Considering the appeal of mayhem

At the moment, I have the great privilege of a year’s research leave from my job in the Law School.  It is wonderful to be able to make some progress on a number of projects which have been gathering metaphorical dust during the last couple of years, during the constraints of the pandemic and the challenges of life and teaching in this period. So far, I have spent time working on ‘bastardy’ and ‘petty treason’, and will be writing up that work more formally later in the year. Now, though I am turning my research energies in another direction, looking at the medieval appeal of mayhem.  As I do so, I thought it might be appropriate to write a quick blog post giving an outline of the area, and a few thoughts on why I think this is something worth examining.

So … explain the appeal of mayhem

Well, the appeal of mayhem was a legal action like this one, from a 1491 legal record, in which (to summarise) Walter Chapman prosecuted Thomas Preston and three others for having attacked him with staves and ‘clubbes’, hitting his legs (specifically his lower legs) and causing him to ‘lose the use’ of them. Assuming that there was such an attack, Walter, clearly, survived it (he alleged that it had happened ten years before). Now, he was seeking compensation for his injuries.[i]

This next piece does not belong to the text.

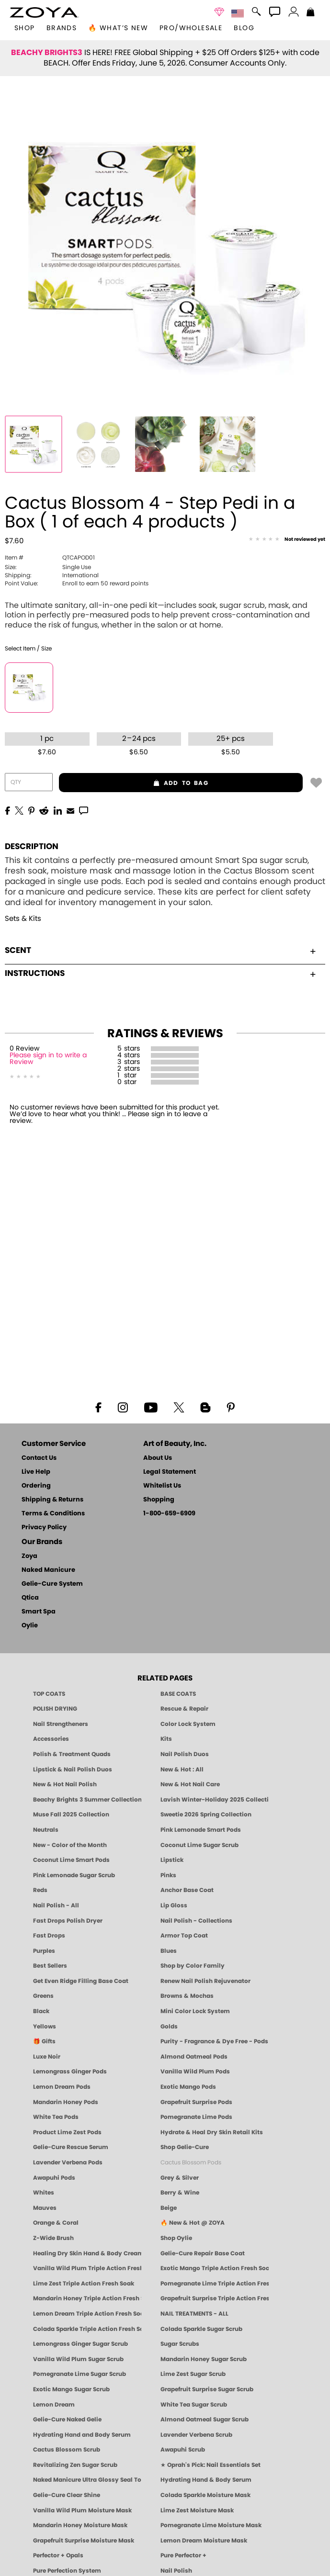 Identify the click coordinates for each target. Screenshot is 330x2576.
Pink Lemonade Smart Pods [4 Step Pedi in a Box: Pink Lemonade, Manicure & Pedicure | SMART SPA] (200, 1830)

The appeal of mayhem was a particular sort of legal procedure, for a particular sort of non-fatal injury. It was not an attempt to overturn a decision (a more modern understanding of ‘appeal’), but an individual prosecution. This appeal procedure was available in relation to serious criminal offences, including mayhem. The consequence of a successful appeal of mayhem was, a financial penalty, and a compensation payment to the successful accuser, though sources from the thirteenth century onwards are rather fond of noting that, in even earlier law, the principle of ‘member for member’ applied, condemning the convict to a mutilation fitting the crime.

So much for ‘appeal’; what is ‘mayhem’? It is now a word with a broad scope. It can suggest general violent disorder. Sometimes it is also used in a slightly softer sense, to indicate fictitious and twee transgression (see the sneering term ‘Mayhem Parva school’ for rural murder mysteries). Moving even further to the unthreatening end of its spectrum of meaning, it doesn’t strike us as inappropriate for use in the naming of the house band on The Muppet Show (Dr Teeth and the Electric Mayhem for anyone not versed in high culture), or a contestant on RuPaul’s Drag Race (one Mayhem Miller – thank you, internet). For the legal historian, however, the word also has a very specific meaning – a particular sort of non-fatal injury.